The battle, however, will not be between one interpretation and another of Islam but in line with the worldwide struggle for social and economic equality, human rights and real freedom.

From India’s point of view we sould not look at the phenomenon of Islamic resurgence, therefore, with surprise or fear. We should not commit the mistake of lining up with the West in suppressing or checkmating the legitimate demand and aspiration for a new system of exchange between the Muslim world and the West. Indeed the West itself has to come to terms with the new demands, at least in the short term, by ensuring that trade surplus accumulated by the Muslim world is invested in the West itself and in arranging a barter between primary communities and raw materials, on the one hand, and weapons as well as sophisticated technology, on the other. In our dealings with the Muslim states we should respect their political sovereignty, help them achieve economic self-reliance and accept their desire to evolve a new national culture in which Islam serves to supply the basic value system. Their urge for going back to the roots should not be misunderstood.
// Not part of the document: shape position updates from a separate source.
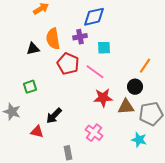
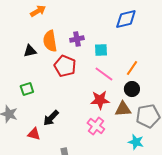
blue diamond: (94, 17) -> (126, 19), moved
orange line: (145, 66) -> (132, 68), moved
pink line: (95, 72) -> (104, 74), moved
pink cross: (94, 133) -> (96, 126), moved

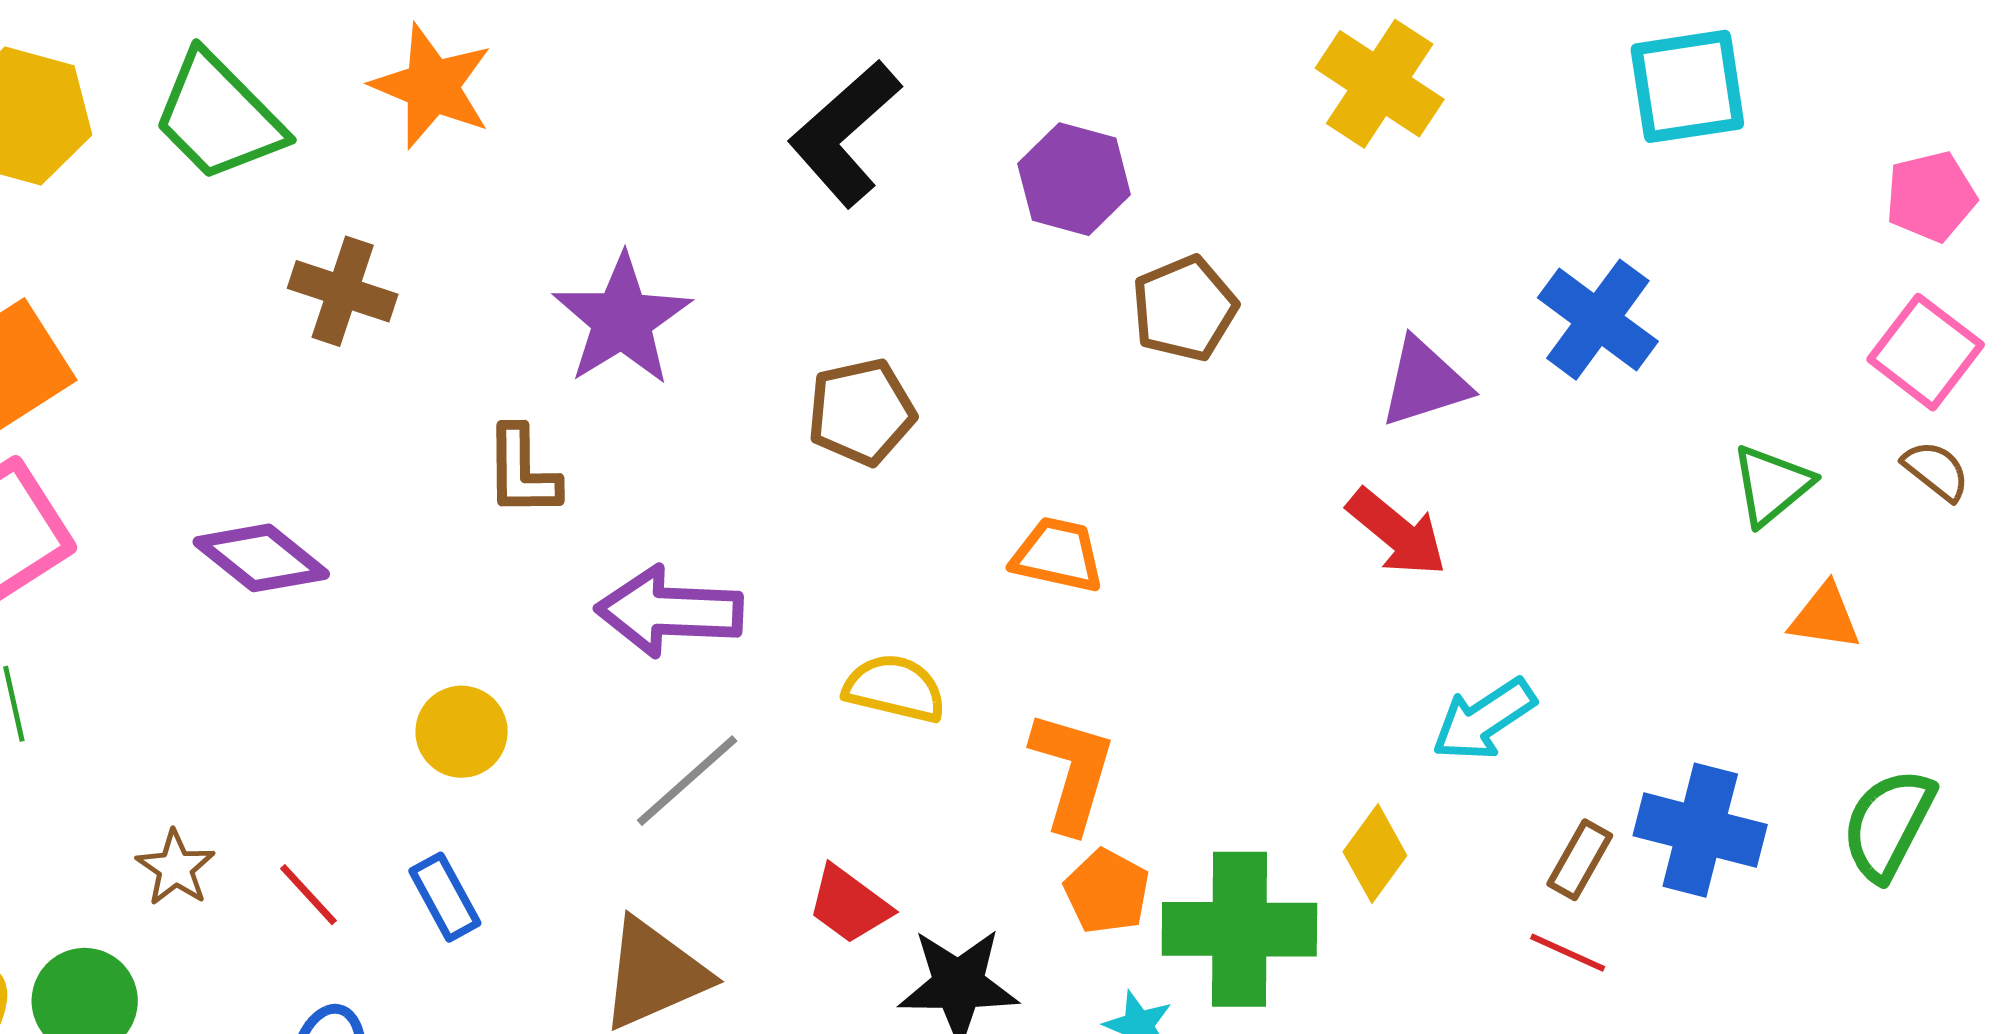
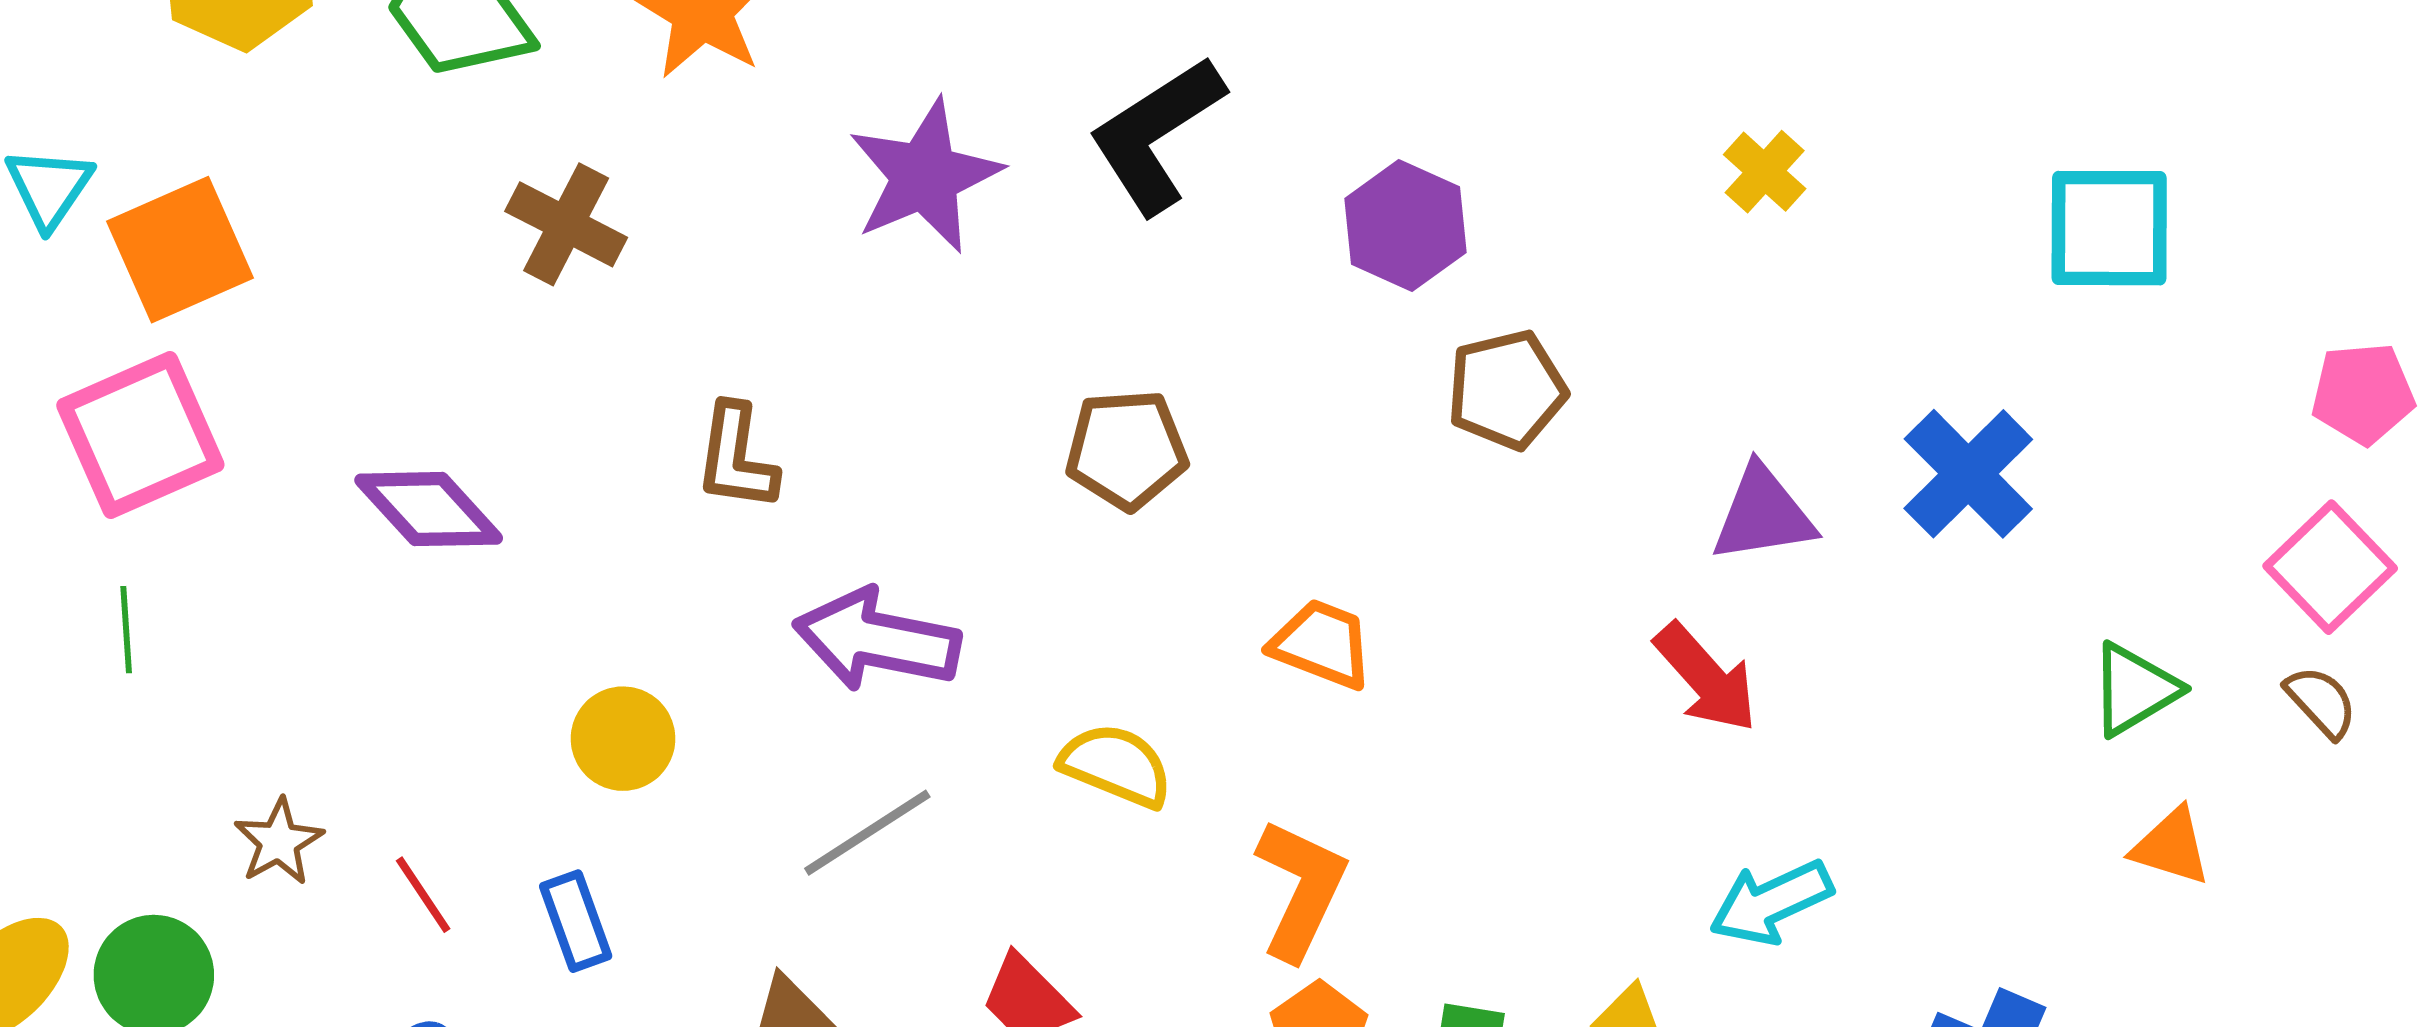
yellow cross: (1380, 84) -> (1765, 172), size x0.6
purple star: (622, 320) -> (925, 176), moved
We should also help to break artificial barriers between our Muslim community and the Muslim world. Indeed if the Muslim Indian community is to be modernised, contacts with the Muslim world will expedite the process because a minority is always inherently conservative, but the Muslim countries which take their identity for granted are likely to adopt a more liberal approach and feel less inhibited in accepting change. India should also appreciate their desire to find political forms and structures suitable to their genius and heritage. In the process all of them will make mistakes and experiment with various discarded and out-of-date ideologies and patterns. We should never judge them in the light of the model we have developed for ourselves.

India is surrounded by Muslim states to the north, west and east. It has no option but to promote its relations with the Muslim world. It needs to take positive action on various fronts. We must promote communal harmony, equality and social peace within our own boundary, we should also work for world peace and international cooperation. In the sub-continent we should aim at reconciliation between India and its two Muslim neighbours which form part of the subcontinent and finally, as we grow economically, we should emerge as a major source of modern technology for them and the Muslim world and a major partner in trade and investment on equitable terms.

The author is an ex-MP, and the former editor of Muslim India.